Work instruction:
Filter the listing below down to the lines containing the word "Anthologie".

□ □ □

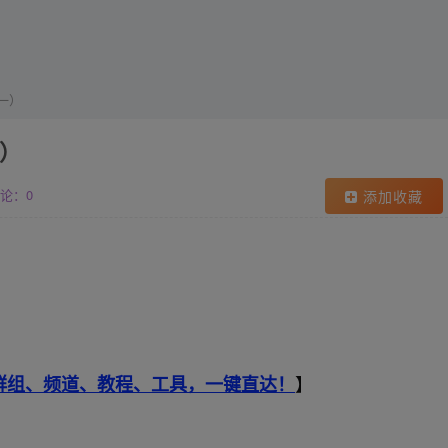
一）
）
论：0
添加收藏
索群组、频道、教程、工具，一键直达！
】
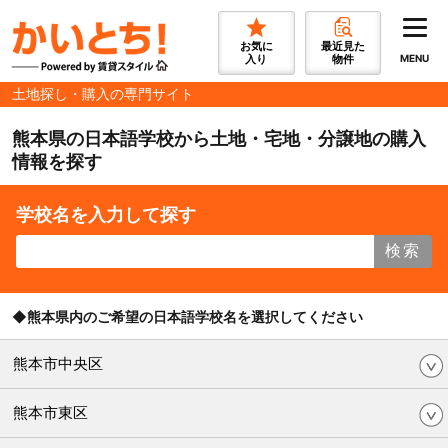
お気に
最近見た
入り
物件
MENU
土地探し・購入の専門サイト
熊本県の日本語学校から土地・宅地・分譲地の購入
情報を探す
学校名を入力して探す
検索
◆熊本県内のご希望の日本語学校名を選択してください
熊本市中央区
熊本市東区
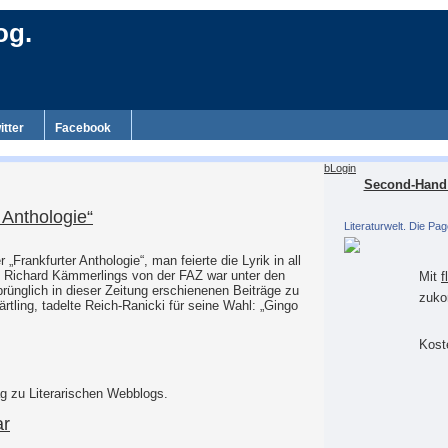
og.
itter
Facebook
bLogin
Second-Hand 
 Anthologie“
Literaturwelt. Die Pag
„Frankfurter Anthologie“, man feierte die Lyrik in all
nd Richard Kämmerlings von der FAZ war unter den
Mit
f
rünglich in dieser Zeitung erschienenen Beiträge zu
zuko
ärtling, tadelte Reich-Ranicki für seine Wahl: „Gingo
Koste
g zu Literarischen Webblogs.
ar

□ □ □

Result of the task:
 Anthologie“
„Frankfurter Anthologie“, man feierte die Lyrik in all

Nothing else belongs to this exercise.